The new messaging came after the Kremlin-funded paramilitary group staged an armed march toward Moscow in June, a rebellion against the Russian Ministry of Defence for its handling of the war in Ukraine.
Prigozhin turned his forces around after brokering a deal with Russian ally Belarus to end the rebellion in exchange for immunity, and rejected an offer from Putin to let his group continue fighting in Ukraine under new leadership.
Russia had depended on the private military company to bolster its unprovoked invasion under a tacit agreement that allowed for plausible deniability. In the aftermath of the attempted uprising, Putin bizarrely denied the very existence of the unit — which posed the biggest threat to his authoritarian rule since his rise to power in 1999.
As Prigozhin adopted a new non-threatening tone and largely hid from public view, it was revealed that the Kremlin was paving the way for new paramilitary companies to emerge.

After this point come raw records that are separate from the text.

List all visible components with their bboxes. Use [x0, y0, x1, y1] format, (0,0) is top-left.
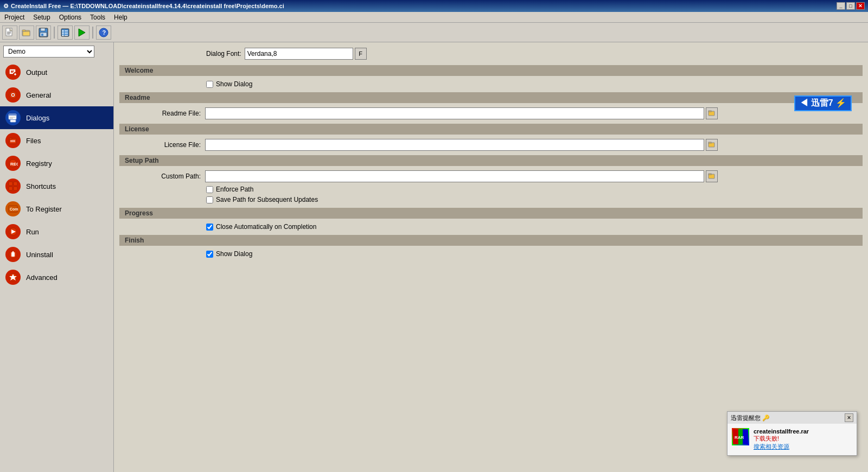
svg-rect-41 — [9, 182, 12, 186]
welcome-show-dialog-row: Show Dialog — [119, 80, 863, 88]
finish-section: Finish Show Dialog — [119, 235, 863, 258]
help-button[interactable]: ? — [96, 25, 111, 40]
notification-close-btn[interactable]: × — [845, 413, 853, 422]
readme-label: Readme — [125, 94, 150, 101]
registry-icon: REG — [5, 156, 21, 171]
dialog-font-label: Dialog Font: — [206, 50, 241, 58]
license-browse-btn[interactable] — [706, 139, 718, 151]
menu-tools[interactable]: Tools — [88, 13, 107, 22]
maximize-button[interactable]: □ — [846, 2, 855, 10]
sidebar-item-general[interactable]: General — [0, 84, 113, 106]
close-auto-label: Close Automatically on Completion — [216, 223, 316, 231]
new-button[interactable] — [2, 25, 17, 40]
help-icon: ? — [99, 28, 108, 37]
enforce-path-row: Enforce Path — [119, 186, 863, 193]
titlebar: ⚙ CreateInstall Free — E:\TDDOWNLOAD\cre… — [0, 0, 868, 12]
sidebar-item-toregister[interactable]: Com Font To Register — [0, 197, 113, 220]
minimize-button[interactable]: _ — [837, 2, 845, 10]
dialog-font-row: Dialog Font: F — [119, 48, 863, 60]
svg-text:RAR: RAR — [735, 435, 744, 440]
titlebar-controls: _ □ ✕ — [837, 2, 865, 10]
welcome-header: Welcome — [119, 65, 863, 76]
menu-setup[interactable]: Setup — [31, 13, 52, 22]
open-button[interactable] — [19, 25, 34, 40]
sidebar-item-dialogs[interactable]: Dialogs — [0, 106, 113, 129]
svg-rect-36 — [9, 138, 12, 139]
content-area: ◀ 迅雷7 ⚡ Dialog Font: F Welcome Show Dial… — [114, 42, 868, 472]
menu-help[interactable]: Help — [112, 13, 130, 22]
sidebar-item-files[interactable]: Files — [0, 129, 113, 152]
custom-path-input[interactable] — [205, 170, 704, 182]
sidebar-item-output[interactable]: Output — [0, 61, 113, 84]
run-button[interactable] — [74, 25, 90, 40]
sidebar: Demo Output General Dialogs — [0, 42, 114, 472]
notification-body: RAR createinstallfree.rar 下载失败! 搜索相关资源 — [727, 424, 857, 455]
dialog-font-input[interactable] — [245, 48, 353, 60]
finish-show-dialog-row: Show Dialog — [119, 250, 863, 258]
close-auto-row: Close Automatically on Completion — [119, 223, 863, 231]
svg-rect-8 — [41, 28, 45, 31]
setup-path-label: Setup Path — [125, 157, 159, 164]
properties-button[interactable] — [58, 25, 73, 40]
window-title: CreateInstall Free — E:\TDDOWNLOAD\creat… — [11, 3, 284, 9]
notification-popup: 迅雷提醒您 🔑 × RAR createinstallfree.rar 下载失败… — [727, 411, 857, 456]
run-sidebar-icon — [5, 224, 21, 239]
svg-rect-10 — [41, 34, 43, 36]
menu-project[interactable]: Project — [2, 13, 27, 22]
close-button[interactable]: ✕ — [856, 2, 865, 10]
rar-icon: RAR — [733, 429, 748, 444]
readme-file-label: Readme File: — [130, 110, 201, 117]
readme-browse-btn[interactable] — [706, 107, 718, 119]
svg-rect-31 — [9, 114, 16, 116]
sidebar-item-registry[interactable]: REG Registry — [0, 152, 113, 175]
svg-rect-57 — [709, 142, 711, 143]
readme-section: Readme Readme File: — [119, 92, 863, 119]
svg-rect-6 — [23, 31, 30, 36]
progress-header: Progress — [119, 208, 863, 219]
svg-point-29 — [12, 94, 14, 96]
files-icon — [5, 133, 21, 148]
advanced-label: Advanced — [26, 273, 58, 282]
progress-label: Progress — [125, 209, 153, 217]
close-auto-checkbox[interactable] — [206, 224, 213, 231]
uninstall-label: Uninstall — [26, 251, 53, 259]
dialogs-icon — [5, 110, 21, 125]
finish-label: Finish — [125, 237, 144, 244]
sidebar-item-shortcuts[interactable]: Shortcuts — [0, 175, 113, 197]
notification-status: 下载失败! — [754, 435, 809, 443]
project-dropdown: Demo — [3, 46, 110, 58]
output-icon — [5, 65, 21, 80]
menu-options[interactable]: Options — [57, 13, 84, 22]
svg-point-12 — [62, 30, 64, 31]
notification-link[interactable]: 搜索相关资源 — [754, 443, 809, 451]
welcome-show-dialog-checkbox[interactable] — [206, 81, 213, 88]
advanced-icon — [5, 270, 21, 285]
progress-section: Progress Close Automatically on Completi… — [119, 208, 863, 231]
readme-file-row: Readme File: — [119, 107, 863, 119]
notification-text: createinstallfree.rar 下载失败! 搜索相关资源 — [754, 428, 809, 451]
sidebar-item-advanced[interactable]: Advanced — [0, 266, 113, 289]
custom-path-browse-btn[interactable] — [706, 170, 718, 182]
run-icon — [77, 28, 87, 37]
open-icon — [22, 28, 31, 37]
save-button[interactable] — [36, 25, 51, 40]
readme-header: Readme — [119, 92, 863, 103]
project-select[interactable]: Demo — [3, 46, 94, 58]
license-section: License License File: — [119, 124, 863, 151]
finish-show-dialog-checkbox[interactable] — [206, 251, 213, 258]
sidebar-item-run[interactable]: Run — [0, 220, 113, 243]
svg-rect-59 — [709, 174, 711, 175]
svg-rect-55 — [709, 111, 711, 112]
welcome-show-dialog-label: Show Dialog — [216, 80, 252, 88]
readme-file-input[interactable] — [205, 107, 704, 119]
save-path-checkbox[interactable] — [206, 196, 213, 203]
titlebar-left: ⚙ CreateInstall Free — E:\TDDOWNLOAD\cre… — [3, 3, 284, 10]
enforce-path-checkbox[interactable] — [206, 186, 213, 193]
license-file-input[interactable] — [205, 139, 704, 151]
content-wrapper: ◀ 迅雷7 ⚡ Dialog Font: F Welcome Show Dial… — [119, 48, 863, 258]
svg-text:REG: REG — [10, 162, 18, 167]
dialog-font-browse-btn[interactable]: F — [355, 48, 367, 60]
sidebar-item-uninstall[interactable]: Uninstall — [0, 243, 113, 266]
license-file-label: License File: — [130, 141, 201, 149]
properties-icon — [60, 28, 70, 37]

Under the language of the measure, the companies would operate at Putin’s behest while being run by regional governors and funded by the Ministry of Defence, according to the report.
Experts say the measures are in direct response to the newly exposed vulnerabilities in the Kremlin’s power — which have also been exposed on the world stage by Russia’s failure to conquer the former Soviet territory Ukraine and squash counteroffensives from the much smaller sovereign nation as its war entered its 18th month.